Health and Safety Podcast Transcript: April 7, 2009
Hello, and welcome to the Fairfax County Health and Safety Podcast for April 7, 2009. I’m Jim Person, Fairfax County emergency information officer. Coming up, learn about 9-1-1 and Public Safety Telecommunications Week here in Fairfax County. Links to topics mentioned in this podcast can be found online at www.fairfaxcounty.gov.
The Fairfax County Board of Supervisors designated April 13-19 as Public Safety Telecommunications Week in Fairfax County to recognize the men and women of 9-1-1 who every day are instrumental in helping to save countless lives by dispatching law enforcement, fire and rescue, and emergency medical services personnel.
Although 9-1-1 is familiar as the number to call for a police, fire and rescue or medical emergency, there is much about 9-1-1 that you may not know.
- The concept of 9-1-1 was first utilized in the United Kingdom in 1937, using the number 999.
- In 1957, the International Association of Fire Chiefs, now headquartered in Fairfax County, petitioned the Federal Communications Commission to establish a three-digit universal emergency number in the U.S.

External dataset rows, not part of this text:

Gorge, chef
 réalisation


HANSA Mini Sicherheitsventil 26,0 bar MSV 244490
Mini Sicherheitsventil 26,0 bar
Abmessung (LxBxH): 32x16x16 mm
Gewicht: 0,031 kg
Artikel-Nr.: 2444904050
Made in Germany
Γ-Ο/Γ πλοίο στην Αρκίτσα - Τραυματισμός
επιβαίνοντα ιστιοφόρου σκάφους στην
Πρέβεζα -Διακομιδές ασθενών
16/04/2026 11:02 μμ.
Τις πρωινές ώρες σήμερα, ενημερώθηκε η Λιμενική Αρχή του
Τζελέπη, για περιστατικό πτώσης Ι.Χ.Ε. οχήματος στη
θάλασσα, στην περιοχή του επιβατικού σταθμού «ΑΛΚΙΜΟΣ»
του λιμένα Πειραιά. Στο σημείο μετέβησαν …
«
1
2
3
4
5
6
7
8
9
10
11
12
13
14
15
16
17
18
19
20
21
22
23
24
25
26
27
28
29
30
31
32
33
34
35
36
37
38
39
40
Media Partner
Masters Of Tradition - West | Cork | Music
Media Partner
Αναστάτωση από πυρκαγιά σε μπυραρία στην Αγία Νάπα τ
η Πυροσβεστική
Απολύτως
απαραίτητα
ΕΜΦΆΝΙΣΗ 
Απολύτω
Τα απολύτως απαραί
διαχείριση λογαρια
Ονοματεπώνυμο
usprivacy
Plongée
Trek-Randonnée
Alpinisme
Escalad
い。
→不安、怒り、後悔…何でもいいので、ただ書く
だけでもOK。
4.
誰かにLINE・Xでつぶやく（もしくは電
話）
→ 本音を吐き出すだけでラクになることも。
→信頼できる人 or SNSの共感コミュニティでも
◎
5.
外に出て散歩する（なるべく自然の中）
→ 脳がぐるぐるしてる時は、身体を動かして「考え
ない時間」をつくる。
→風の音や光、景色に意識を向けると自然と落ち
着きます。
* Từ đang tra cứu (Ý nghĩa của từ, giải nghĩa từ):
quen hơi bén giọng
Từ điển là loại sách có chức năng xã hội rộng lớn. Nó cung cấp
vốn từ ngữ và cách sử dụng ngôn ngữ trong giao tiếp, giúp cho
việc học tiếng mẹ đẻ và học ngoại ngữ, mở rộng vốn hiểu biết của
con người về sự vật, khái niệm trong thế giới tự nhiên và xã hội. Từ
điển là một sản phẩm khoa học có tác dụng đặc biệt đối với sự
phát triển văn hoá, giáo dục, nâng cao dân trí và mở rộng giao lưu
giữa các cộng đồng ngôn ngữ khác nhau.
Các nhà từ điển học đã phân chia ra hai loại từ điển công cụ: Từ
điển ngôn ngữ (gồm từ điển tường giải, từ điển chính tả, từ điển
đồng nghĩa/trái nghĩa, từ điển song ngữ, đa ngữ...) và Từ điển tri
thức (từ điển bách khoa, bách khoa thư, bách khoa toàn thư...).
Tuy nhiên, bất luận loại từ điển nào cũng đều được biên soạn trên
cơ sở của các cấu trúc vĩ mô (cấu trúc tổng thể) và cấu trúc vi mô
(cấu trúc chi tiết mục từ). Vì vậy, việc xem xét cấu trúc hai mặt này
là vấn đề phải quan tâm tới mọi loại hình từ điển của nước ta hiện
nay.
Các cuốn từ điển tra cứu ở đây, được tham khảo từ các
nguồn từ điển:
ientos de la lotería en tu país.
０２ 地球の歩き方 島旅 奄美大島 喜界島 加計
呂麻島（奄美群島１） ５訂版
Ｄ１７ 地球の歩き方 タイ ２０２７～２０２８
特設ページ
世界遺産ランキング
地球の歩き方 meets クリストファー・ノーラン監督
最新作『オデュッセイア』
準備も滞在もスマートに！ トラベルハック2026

- In 1958, the FCC reserved 9-1-1 for use by any jurisdiction electing to establish a three-digit emergency number to call for police, fire rescue or emergency medical services.
- In 1968, AT&T announced that it would establish the digits 9-1-1 as the emergency code throughout the United States.

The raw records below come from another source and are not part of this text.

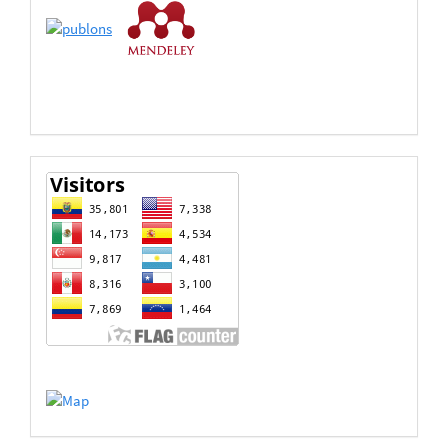
de
Datos
estadisticas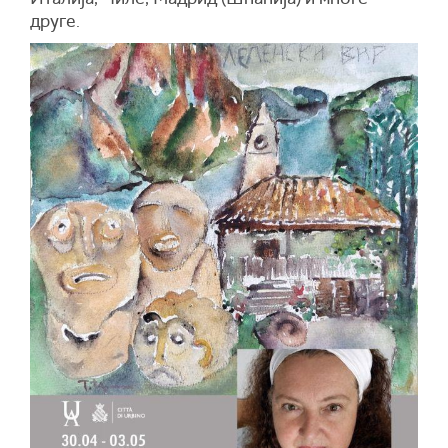
друге.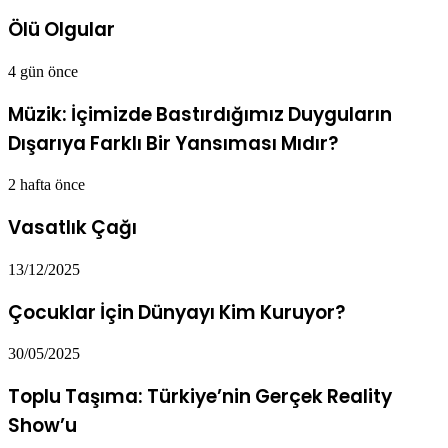
Ölü Olgular
4 gün önce
Müzik: İçimizde Bastırdığımız Duyguların
Dışarıya Farklı Bir Yansıması Mıdır?
2 hafta önce
Vasatlık Çağı
13/12/2025
Çocuklar İçin Dünyayı Kim Kuruyor?
30/05/2025
Toplu Taşıma: Türkiye’nin Gerçek Reality
Show’u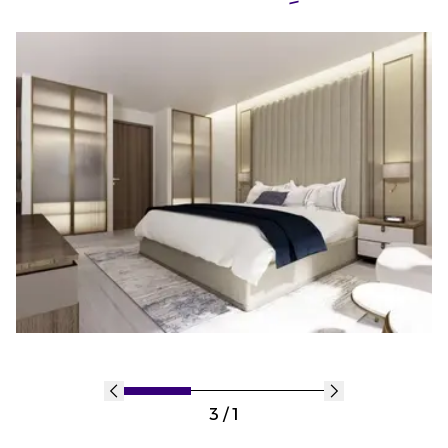
1 / 3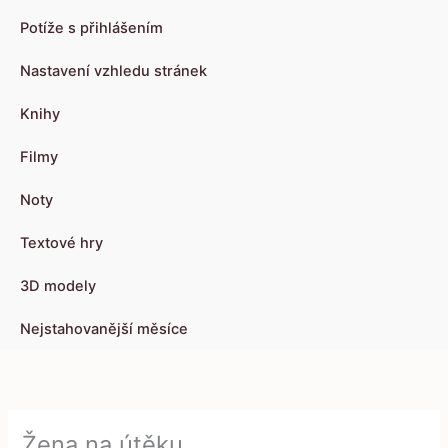
Potíže s přihlášením
Nastavení vzhledu stránek
Knihy
Filmy
Noty
Textové hry
3D modely
Nejstahovanější měsíce
Žena na útěku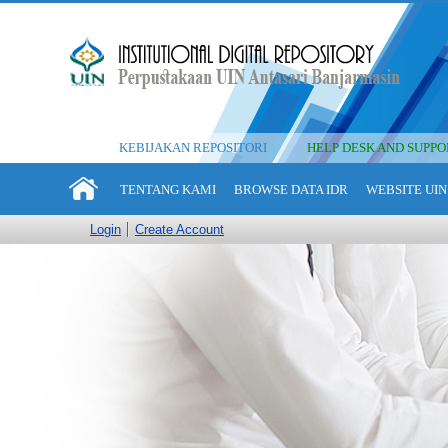
KEBIJAKAN REPOSITORI
HELP DESK AND SUPPO
TENTANG KAMI
BROWSE DATA IDR
WEBSITE UIN
Login
Create Account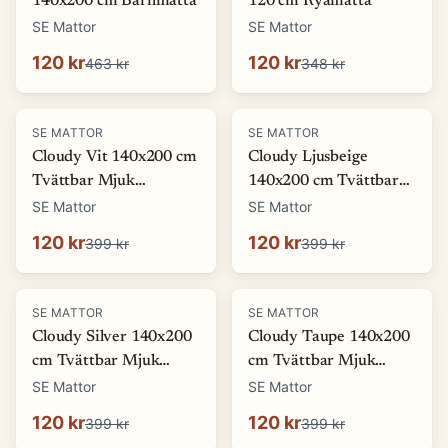
140x200 cm Barnmatta
120 cm Ryamatta
SE Mattor
SE Mattor
120 kr
120 kr
463 kr
348 kr
-
70
%
-
70
%
SE MATTOR
SE MATTOR
Cloudy Vit 140x200 cm
Cloudy Ljusbeige
Tvättbar Mjuk
140x200 cm Tvättbar
Ryamatta
Mjuk Ryamatta
SE Mattor
SE Mattor
120 kr
120 kr
399 kr
399 kr
-
70
%
-
70
%
SE MATTOR
SE MATTOR
Cloudy Silver 140x200
Cloudy Taupe 140x200
cm Tvättbar Mjuk
cm Tvättbar Mjuk
Ryamatta
Ryamatta
SE Mattor
SE Mattor
120 kr
120 kr
399 kr
399 kr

- In the mid-1970s, cities and counties in the metropolitan Washington area began to implement 9-1-1. Fairfax County adopted 9-1-1 in 1981.

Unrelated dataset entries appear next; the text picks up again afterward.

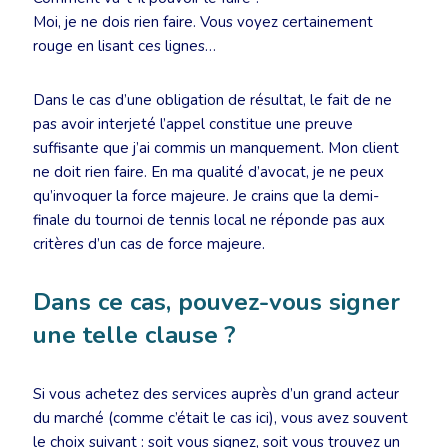
Moi, je ne dois rien faire. Vous voyez certainement
rouge en lisant ces lignes…
Dans le cas d’une obligation de résultat, le fait de ne
pas avoir interjeté l’appel constitue une preuve
suffisante que j’ai commis un manquement. Mon client
ne doit rien faire. En ma qualité d’avocat, je ne peux
qu’invoquer la force majeure. Je crains que la demi-
finale du tournoi de tennis local ne réponde pas aux
critères d’un cas de force majeure.
Dans ce cas, pouvez-vous signer
une telle clause ?
Si vous achetez des services auprès d’un grand acteur
du marché (comme c’était le cas ici), vous avez souvent
le choix suivant : soit vous signez, soit vous trouvez un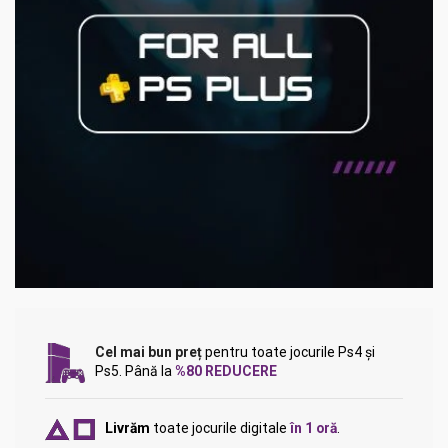
Cel mai bun preț
pentru toate jocurile Ps4 și
Ps5. Până la
%80 REDUCERE
Livrăm
toate jocurile digitale
în 1 oră
.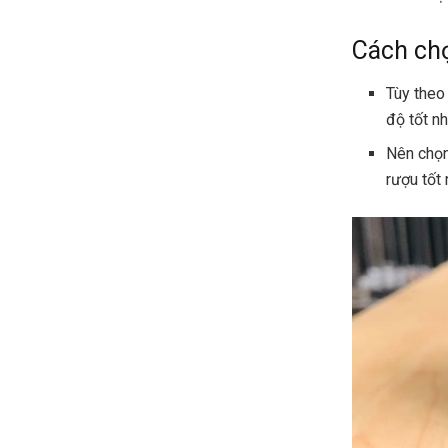
Cách ch
Tùy theo
độ tốt n
Nên chọn
rượu tốt 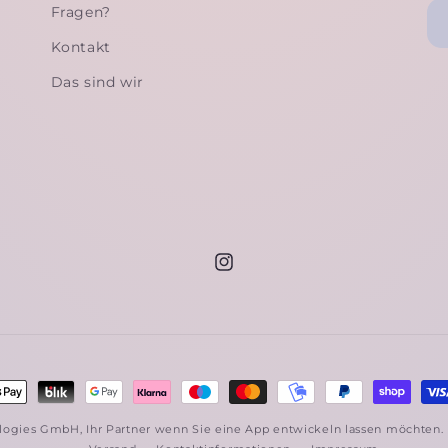
Fragen?
Kontakt
Das sind wir
Instagram
ahlungsmethoden
ologies GmbH, Ihr Partner wenn Sie eine
App entwickeln lassen
möchten.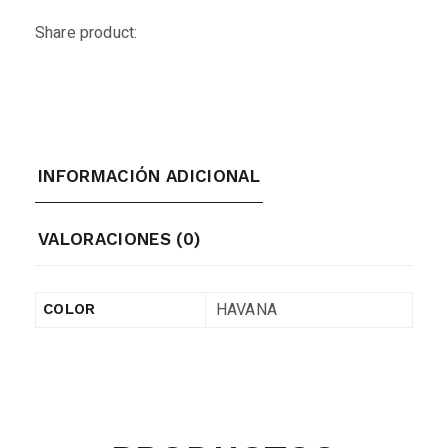
Share product:
INFORMACIÓN ADICIONAL
VALORACIONES (0)
HAVANA
COLOR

The Fairfax County 9-1-1 Center is the largest in Virginia and is recognized as a “best in class” agency.
In 2008, the 9-1-1 Center received more than 378,000 9-1-1 calls and more than 414,000 non-emergency calls. 58.5% of the 9-1-1 calls received were from wireless phones, 33.1% were from traditional wire line phones, and 1.0% by Voice Over Internet Protocol.
Last year, the Department of Public Safety Communications dispatched more than 1,030,000 police calls and more than 171,000 fire rescue and emergency medical services calls.
Department of Public Safety Communications personnel are certified as 9-1-1 call takers, police dispatchers, and fire rescue/EMS. They also maintain unit status of Sheriff’s deputies; are animal services dispatchers; provide emergency medical dispatch/pre-arrival instructions offering life saving medical instructions to callers over the phone; are teletype operators; facilitate language interpretation with non-English speakers; and are hostage negotiators.
“Fairfax County’s 9-1-1…always there…always ready…24/7/365.”
That’s it for this edition of the Fairfax County Health and Safety Podcast, produced by the Fairfax County, Virginia government. Thanks for listening. Additional information about health and safety topics and emergency preparedness may be found online at www.fairfaxcounty.gov. And remember, if you have a police, fire or medical emergency, call 9-1-1. For non-emergency needs, call 703-691-2131.